ACTIVITY
Nothing but a number is wanted here: the count of lines in the data holding the word "фото".

Page-level text extractions
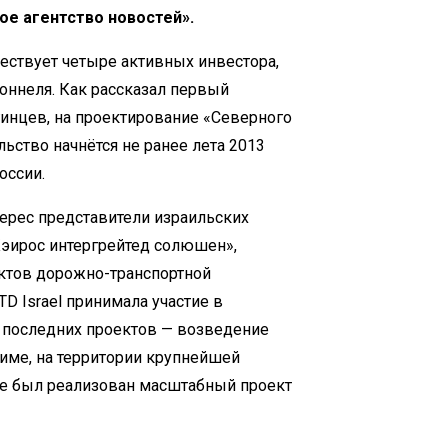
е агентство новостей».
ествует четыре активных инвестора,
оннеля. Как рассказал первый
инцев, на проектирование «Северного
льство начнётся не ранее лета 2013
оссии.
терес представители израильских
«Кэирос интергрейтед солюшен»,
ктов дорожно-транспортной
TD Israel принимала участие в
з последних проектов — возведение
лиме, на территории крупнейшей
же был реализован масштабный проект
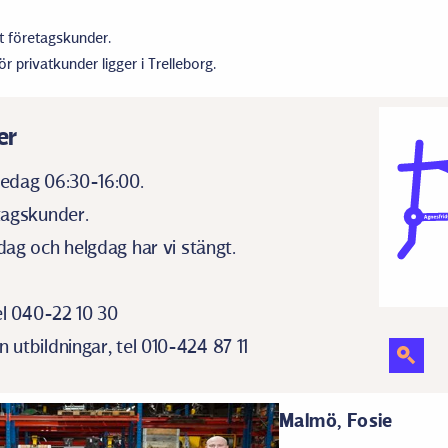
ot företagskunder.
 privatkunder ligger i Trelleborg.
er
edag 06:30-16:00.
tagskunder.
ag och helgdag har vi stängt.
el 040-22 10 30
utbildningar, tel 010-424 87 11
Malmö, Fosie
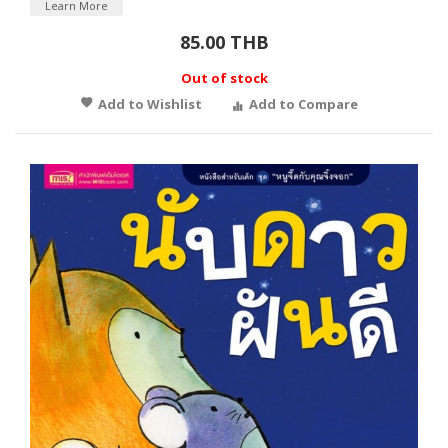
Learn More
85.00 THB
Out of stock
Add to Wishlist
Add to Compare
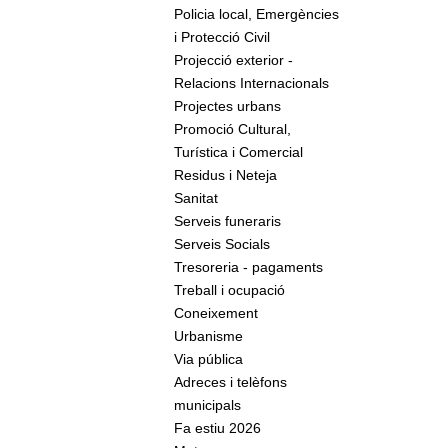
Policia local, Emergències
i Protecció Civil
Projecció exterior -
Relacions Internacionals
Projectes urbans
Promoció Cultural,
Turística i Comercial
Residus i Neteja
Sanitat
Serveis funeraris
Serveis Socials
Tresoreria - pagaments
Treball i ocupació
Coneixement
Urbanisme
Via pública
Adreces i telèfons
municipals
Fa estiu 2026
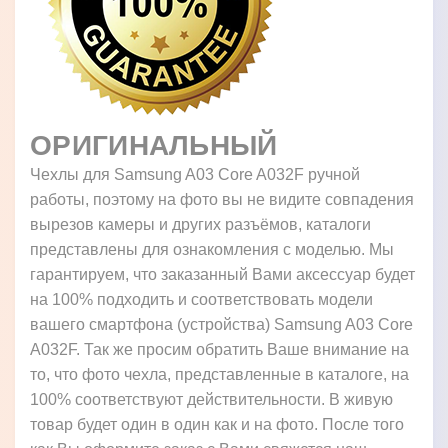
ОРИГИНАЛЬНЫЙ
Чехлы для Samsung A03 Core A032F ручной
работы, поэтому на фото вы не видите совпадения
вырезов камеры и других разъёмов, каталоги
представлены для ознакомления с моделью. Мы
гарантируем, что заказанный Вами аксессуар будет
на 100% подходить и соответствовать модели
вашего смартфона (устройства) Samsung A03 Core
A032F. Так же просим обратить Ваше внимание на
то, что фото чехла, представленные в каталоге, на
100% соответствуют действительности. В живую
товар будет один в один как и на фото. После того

SOLUTION FOR THIS PROBLEM
3